PRINSIP PROPORSIONALITAS
Artikel berikut telah diterbitkan di Rubrik Kamus Hukum Majalah Konstitusi, No 139 September 2018
Prinsip proporsionalitas (the principle of proportionality) pertama kali dikembangkan dalam Hukum Administrasi Jerman pada dekade terakhir abad ke-19, dimana prinsip tersebut diterapkan terhadap tindakan polisi yang membatasi hak dan kebebasan individu. Dalam melegitimasi tindakannya tersebut, polisi membutuhkan sebuah landasan hukum. Dengan demikian, prinsip proporsionalitas muncul sebagai dasar terhadap tindakan aparat negara yang membatasi hak dan kebebasan individu, dalam arti tindakan pembatasan itu dianggap sah sepanjang berdasarkan hukum dan memiliki tujuan yang dibenarkan oleh hukum.
Mahkamah Konstitusi Federal Jerman kemudian memperluas syarat penerapan prinsip proporsionalitas dalam penanganan perkara constitutional review, dimana prinsip proporsionalitas digunakan sebagai upaya untuk, pertama, test of suitability, yaitu menilai apakah ukuran yang dirancang untuk memenuhi tujuan legislatif secara rasional. Dalam penanganan perkara constitutional review, dilakukan untuk menentukan sejauh mana perlindungan hak individu dan tujuan yang yang ingin dicapai dengan cara pembatasan hak dan kebebasan individu benar-benar sesuai dan tidak bertentangan dengan konstitusi.
Kedua, a test of necessity, yaitu untuk menilai apakah tindakan pembatasan tersebut memang diperlukan dalam rangka mencapai tujuan.
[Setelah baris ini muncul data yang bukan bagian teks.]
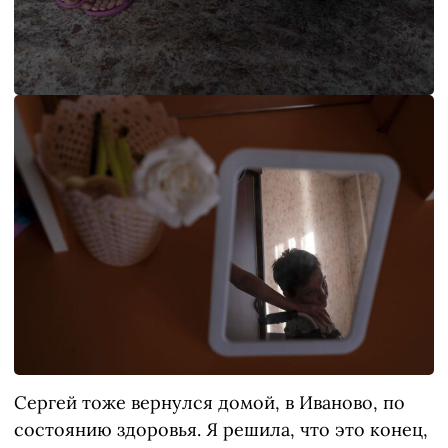
Сергей тоже вернулся домой, в Иваново, по
состоянию здоровья. Я решила, что это конец,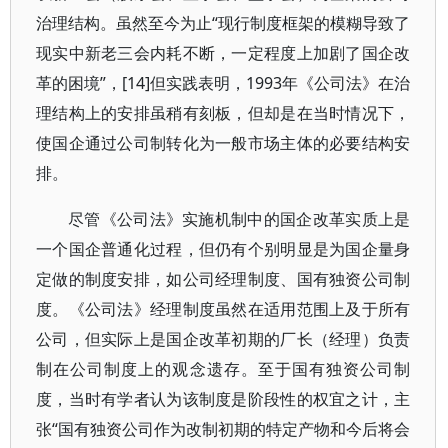
治理结构。虽然至今为止“现行制度框架的模糊导致了
现实中新老三会内耗不断，一定程度上加剧了国企改
革的困境”，[14]但实践表明，1993年《公司法》在治
理结构上的安排虽稍有刻板，但却是在当时情况下，
使国企通过公司制转化为一般市场主体的必要结构安
排。
尽管《公司法》实施机制中的国企改革实质上是
一个国企普通化过程，但仍有个别明显是为国企量身
定做的制度安排，如公司经理制度、国有独资公司制
度。《公司法》经理制度虽然在适用范围上及于所有
公司，但实际上是国企改革初期的厂长（经理）负责
制在公司制度上的观念遗存。至于国有独资公司制
度，当时有学者认为该制度是阶段性的权宜之计，主
张“国有独资公司作为改制初期的特定产物和今后将会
Mekanisme ini untuk menjawab pertanyaan mengenai apakah tidak ada alternatif lain yang tersedia dan dapat dilakukan untuk mencapai tujuan tanpa membatasi dari kepentingan yang dilindungi, dalam arti mekanisme pembatasan tersebut harus sama efektifnya dengan dengan tujuan yang ingin dicapai.
Ketiga, abalancing test, ketika mencapai tahap ini berarti telah ditetapkan bahwa terdapat konflik antara hak individu dengan kepentingan lain yang tidak dapat diselesaikan dengan cara lain selain membatasi hak individu. Mekanisme ini bertujuan untuk menjawab pertanyaan mengenai apakah tindakan aparat negara dibenarkan mengingat terdapat hak individu yang akan dilanggar. Oleh karena itu, keduanaya baik antara pembatasan hak indiviu dan tujuan yang ingin dicapai oleh negara harus “seimbang” satu sama lain.
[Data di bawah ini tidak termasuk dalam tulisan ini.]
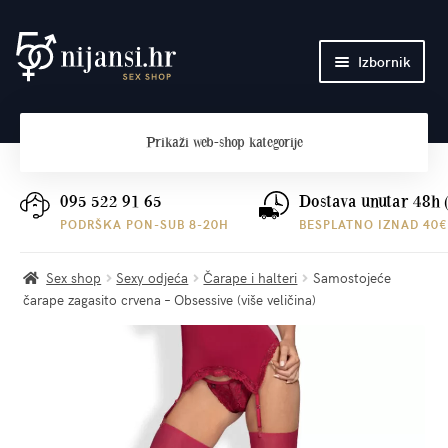
Preskoči
Skoči
Izbornik
na
do
navigaciju
sadržaja
Početna
Prikaži
web-shop kategorije
O nama
Plaćanje i dostava
095 522 91 65
Dostava unutar 48h 
PODRŠKA PON-SUB 8-20H
BESPLATNO IZNAD 40€
Kontakt
Sex shop
Sexy odjeća
Čarape i halteri
Samostojeće
čarape zagasito crvena – Obsessive (više veličina)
Diadopsinya tiga syarat di atas jelas ditujukan untuk pemahaman yang lebih baik dalam menangani dan memutus perkara constitutional review. Oleh karena itu, berdasarkan syarat tersebut, di Jerman, sebuah undang-undang dianggap konstitusional jika (1) memiliki tujuan yang sah, (2) sesuai (tidak bertentangan dengan konstitusi), (3) diperlukan untuk mencapai tujuan, dan (4) mengandung keseimbangan yang tepat antara hak fundamental dan tujuan yang ingin dicapai oleh hukum.
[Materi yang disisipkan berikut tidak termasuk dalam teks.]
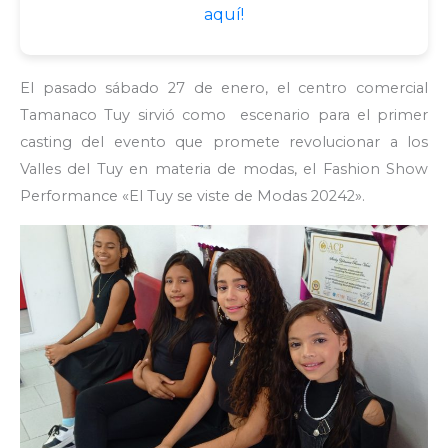
aquí!
El pasado sábado 27 de enero, el centro comercial
Tamanaco Tuy sirvió como escenario para el primer
casting del evento que promete revolucionar a los
Valles del Tuy en materia de modas, el Fashion Show
Performance «El Tuy se viste de Modas 20242».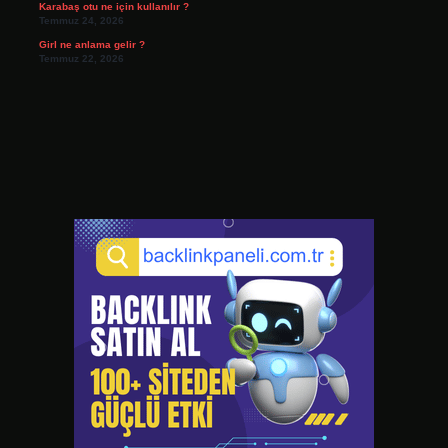
Karabaş otu ne için kullanılır ?
Temmuz 24, 2026
Girl ne anlama gelir ?
Temmuz 22, 2026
Sedangkan praktik di negara lain, sebagai contoh di Korea, ketentuan yang mengatur tentang prinsip proporsionalitas secara jelas diatur dalam konstitusi Korea, Pasal 37 (2) Konstitusi Korea pada pokoknya menyatakan bahwa kebebasan dan hak warga negara dapat dibatasi oleh hukum hanya jika diperlukan untuk keamanan nasional, pemeliharaan ketertiban umum atau untuk kesejahteraan publik.
Berdasarkan ketentuan tersebut di atas, Mahkamah Konstitusi Korea dalam menerapkan uji proporsionalitas (proportionality test) pada penanganan perkara constitutional reviewmelakukan beberapa langkah untuk menilai apakah sebuah undang-undang konstitusional atau tidak, yaitu: (1) sebuah undang-undang harus memiliki tujuan yang sah, (2) cara (pembatasan) hak individu yang dilakukan tidak bertentangan dengan konstitusi atau sesuai dengan tujuan hukum yang ingin dicapai, dan (3) kepentingan publik yang dilindungi oleh hukum harus lebih besar daripada tindakan yang melanggar hak warga negara.
Mahkamah Konstitusi di banyak negara menggunakan tes proporsionalitas dalam menangani perkara constitutional reviewbaik sebagai prinsip konstitusi atau alat analisis, dengan kriteria dan model yang bervariasi. Namun demikian, dalam praktik penerapan prinsip proporsionalitas terkadang masih menimbulkan kontroversi di banyak negara, bahkan sampai muncul kritik terhadap penerapan prinsip proporsionalitas itu sendiri.